BoltsAndScrews::BoltsAndScrews()
{

}

int main()
{


  BoltsAndScrews test1;

  test1.addBolt(1);
  test1.addBolt(2);
  test1.addBolt(3);
  test1.addBolt(4);
  test1.addBolt(5);

  test1.addScrew(5);
  test1.addScrew(4);
  test1.addScrew(3);
  test1.addScrew(2);
  test1.addScrew(1);

  cout << endl;
  test1.DisplayBolts();
  test1.DisplayScrews();
  cout << endl;
  test1.findPairs();
  cout << endl << endl;



  test1.DisplayArrayOfPairs();
  cout << endl << endl;
  test1.Sort();

  cin.get();
  cin.get();
  return 0;
}

void BoltsAndScrews::DisplayBolts()
{
  cout << "Array Of  Bolts: ";
  for (int i = 0; i < SIZE; i++)
  {
    cout << arrayOfBolts[i] << " ";
  }
  cout << endl;
}

void BoltsAndScrews::DisplayScrews()
{
  cout << "Array Of Screws: ";
  for (int i = 0; i < SIZE; i++)
  {
    cout << arrayOfScrews[i] << " ";
  }
  cout << endl;
}


void BoltsAndScrews::DisplayArrayOfPairs()
{
  cout << "Array Of Pairs: " << endl;

  for (int j = 0; j < 5; j++)
  {
    cout << newArrayOfBolts[j] << " ";
  }

  cout << endl;

  for (int i = 0; i < 5; i++)
  {
    cout << newArrayOfScrews[i] << " ";
  }
  cout << endl;


}
void BoltsAndScrews::addBolt(int x)
{
  arrayOfBolts[numberOfBolts] = x;
  numberOfBolts++;
}

void BoltsAndScrews::addScrew(int x)
{
  arrayOfScrews[numberOfScrews] = x;
  numberOfScrews++;
}

void BoltsAndScrews::fillOut2Darray(int x, int y)
{


  int bolt = x;
  int screw = y;

  newArrayOfBolts[counter1] = bolt;
  newArrayOfScrews[counter2] = screw;

  counter1++;
  counter2++;

  cout << "FillOutThing - " << bolt << " " << screw << endl << endl;

  return;

}

void BoltsAndScrews::Sort()
{
  

  int index = 0;
  int count1 = 0, count2 = 0;;
  
  do
  {
    
    for (int i = 0; i < SIZE; i++)
    {
      if (newArrayOfBolts[i] >= newArrayOfScrews[i])
      {
        cout << newArrayOfBolts[i] << " = " << newArrayOfScrews[i] << endl;
        
        BoltsByMax[count1] = newArrayOfBolts[i];
        ScrewsByMax[count2] = newArrayOfScrews[i];
        index = i;
      }

    }



    count1++;
    count2++;
    index++;

    cout << endl << "Bolts By Max: ";
    for (int i = 0; i < SIZE; i++)
    {
      cout << BoltsByMax[i];
    }

    cout << endl << "Screws By Max: ";
    for (int i = 0; i < SIZE; i++)
    {
      cout << ScrewsByMax[i];
    }

  } while (index > SIZE);
    
  
    
}

void BoltsAndScrews::findPairs()
{

  for (int i = 0; i < SIZE; i++) //pick fist bolt
  {
    for (int j = 0; j < SIZE; j++) //pick the first scew and compaire it to bolt below.

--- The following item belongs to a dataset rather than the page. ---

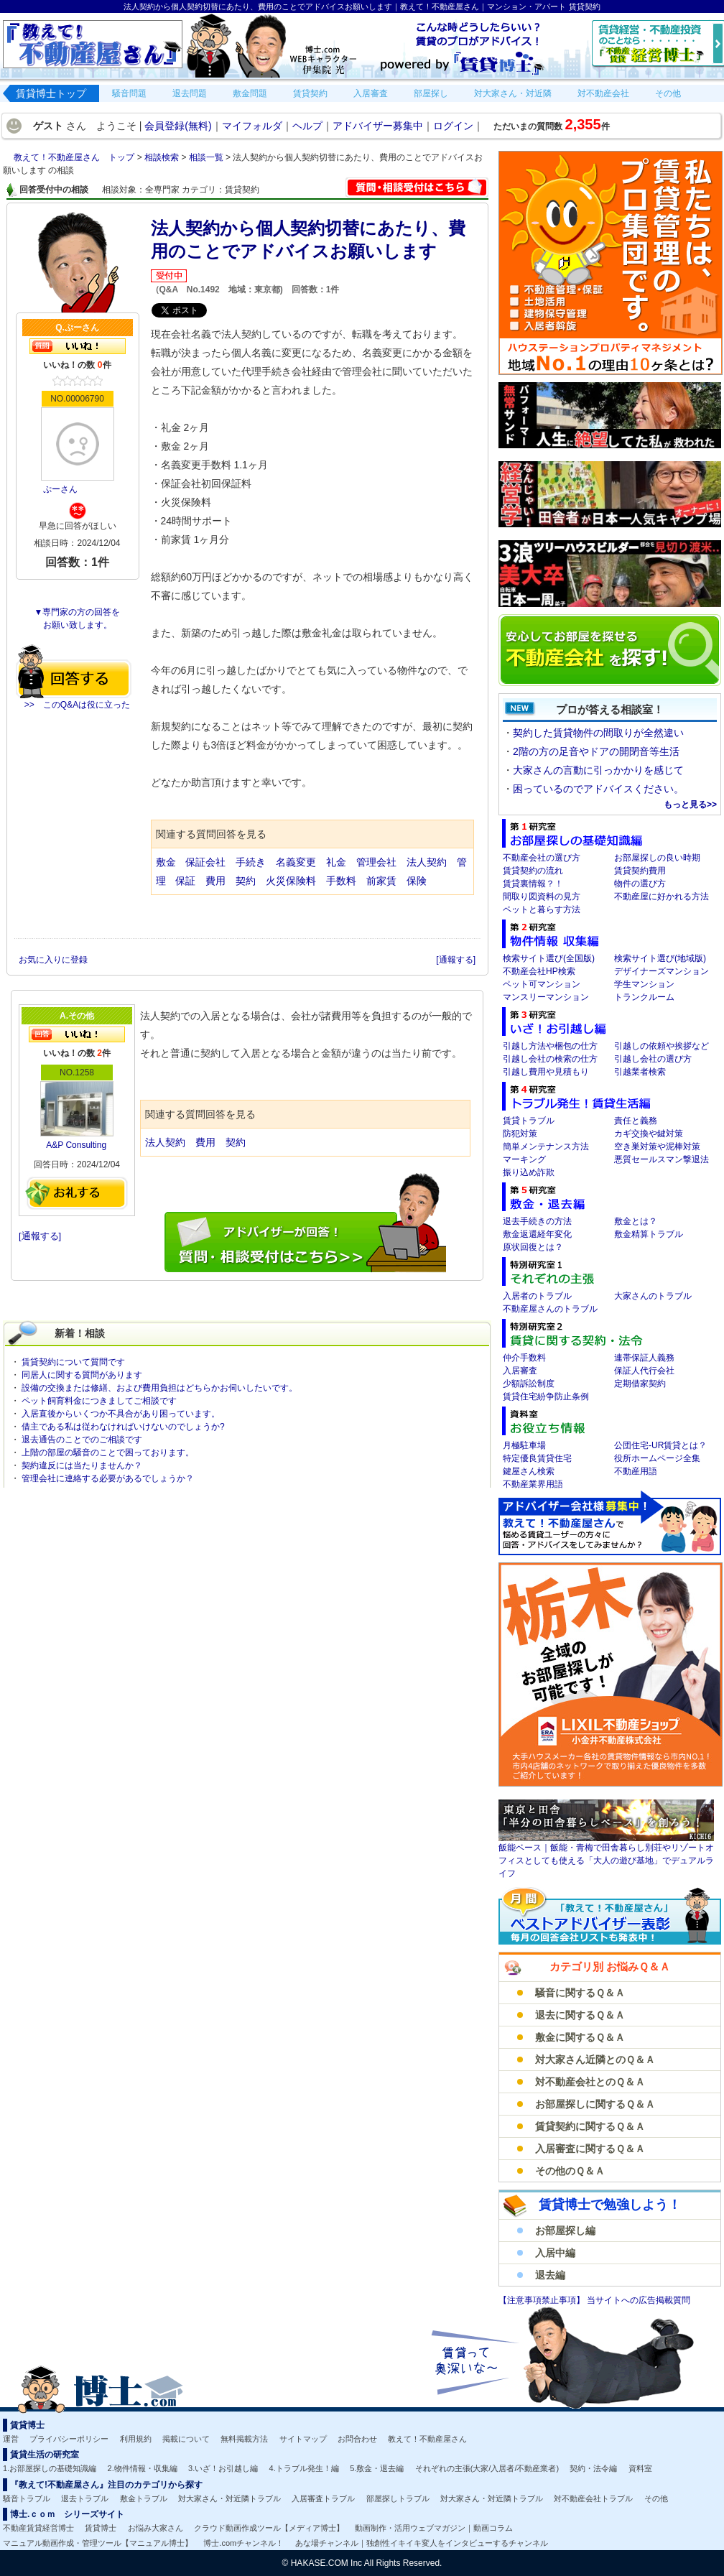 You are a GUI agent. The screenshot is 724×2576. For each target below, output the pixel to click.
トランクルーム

If not math, pick next screw and so on
    {
      if (arrayOfBolts[i] < arrayOfScrews[j])
      {
        cout << "Condition: Screw will go in the bolt." << " Bolt: [" << arrayOfBolts[i] << "] less than Screw: [" << arrayOfScrews[j] << "]" << endl;
      }

      if (arrayOfBolts[i] == arrayOfScrews[j])
      {
        cout << endl << "Condition: Screw will fit bolt exactly." << " Bolt: [" << arrayOfBolts[i] << "] same as Screw: [" << arrayOfScrews[j] << "]" << endl << endl;

        cout << endl << "bolt " << arrayOfBolts[i];
        cout << endl << "screw " << arrayOfScrews[j] << endl << endl;;

        newArrayOfBolts[counter1] = arrayOfBolts[i];
        newArrayOfScrews[counter2] = arrayOfScrews[j];
        counter1++;
        counter2++;

        /*fillOut2Darray(arrayOfBolts[i], arrayOfScrews[j]);*/

      }

      if (arrayOfBolts[i] > arrayOfScrews[j])
      {
        cout << "Condition: Screw will be loose." << " Bolt: [" << arrayOfBolts[i] << "] bigger than Screw: [" << arrayOfScrews[j] << "]" << endl;
      }


    } // Screw

  } // bolt

}

Guys, thanks for the help! So I finished this task.
The following problem has arisen. According to this algorithm, now I was bombarded with the question "please provide the algorithmic complexity of your algorithm in Big O notation as well"
I have no idea what it is) Maybe someone came across this?